Go through the records and extract every line with the word "Tangerang".

Collected data
━━━

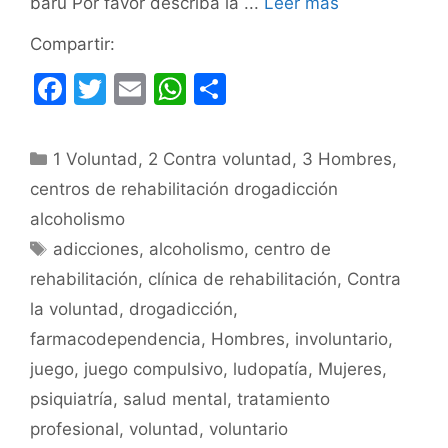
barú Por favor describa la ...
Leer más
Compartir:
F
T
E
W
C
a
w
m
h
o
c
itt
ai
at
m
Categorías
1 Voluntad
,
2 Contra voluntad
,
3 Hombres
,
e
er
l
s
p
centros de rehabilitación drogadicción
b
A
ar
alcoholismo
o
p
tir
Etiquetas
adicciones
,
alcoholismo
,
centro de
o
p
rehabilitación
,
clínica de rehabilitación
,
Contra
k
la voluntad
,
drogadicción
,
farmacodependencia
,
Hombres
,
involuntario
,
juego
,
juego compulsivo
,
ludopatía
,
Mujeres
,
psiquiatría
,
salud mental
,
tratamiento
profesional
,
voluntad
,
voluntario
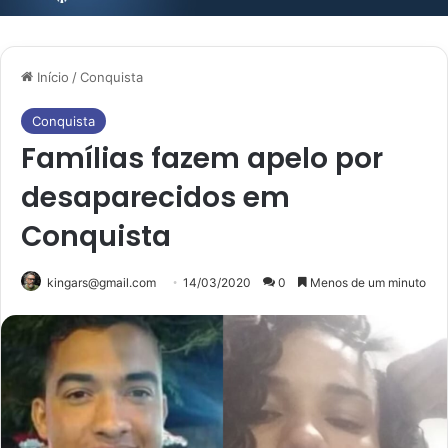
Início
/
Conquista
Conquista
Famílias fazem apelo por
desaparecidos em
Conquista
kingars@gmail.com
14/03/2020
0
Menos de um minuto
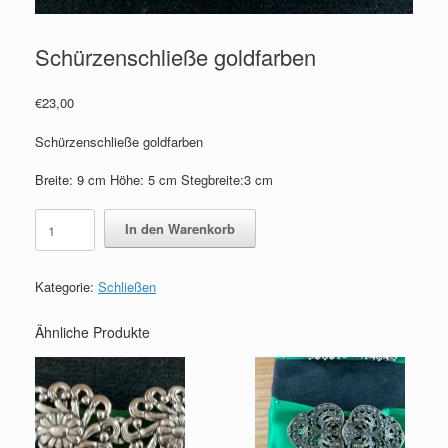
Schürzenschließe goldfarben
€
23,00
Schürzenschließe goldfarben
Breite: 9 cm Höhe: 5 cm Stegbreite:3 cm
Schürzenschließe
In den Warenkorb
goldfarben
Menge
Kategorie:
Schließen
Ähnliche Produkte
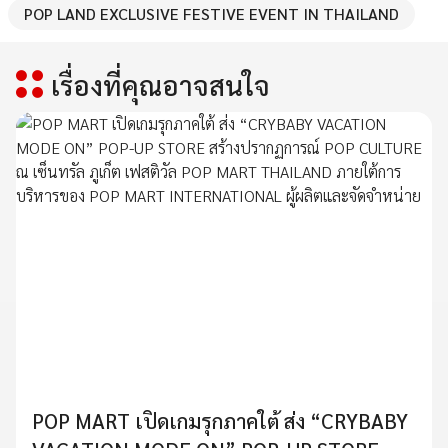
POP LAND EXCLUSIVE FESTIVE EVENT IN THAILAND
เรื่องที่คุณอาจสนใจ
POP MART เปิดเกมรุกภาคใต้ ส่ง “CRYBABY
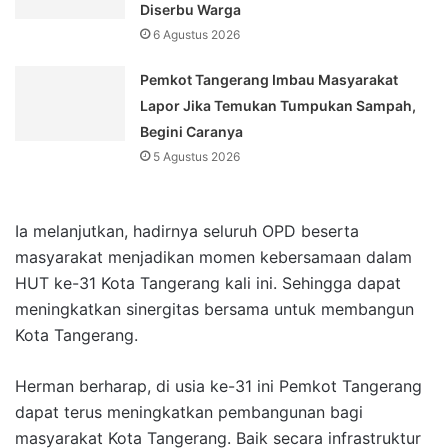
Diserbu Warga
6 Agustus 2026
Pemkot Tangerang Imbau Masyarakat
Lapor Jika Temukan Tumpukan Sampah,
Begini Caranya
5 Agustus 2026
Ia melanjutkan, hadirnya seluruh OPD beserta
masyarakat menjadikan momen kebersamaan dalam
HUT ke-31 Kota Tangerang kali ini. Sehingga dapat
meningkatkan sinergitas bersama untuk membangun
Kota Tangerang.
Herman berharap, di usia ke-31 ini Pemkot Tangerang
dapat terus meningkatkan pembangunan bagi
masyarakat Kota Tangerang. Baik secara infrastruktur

━━━

_Response area_
Pemkot Tangerang Imbau Masyarakat
HUT ke-31 Kota Tangerang kali ini. Sehingga dapat
Kota Tangerang.
Herman berharap, di usia ke-31 ini Pemkot Tangerang
masyarakat Kota Tangerang. Baik secara infrastruktur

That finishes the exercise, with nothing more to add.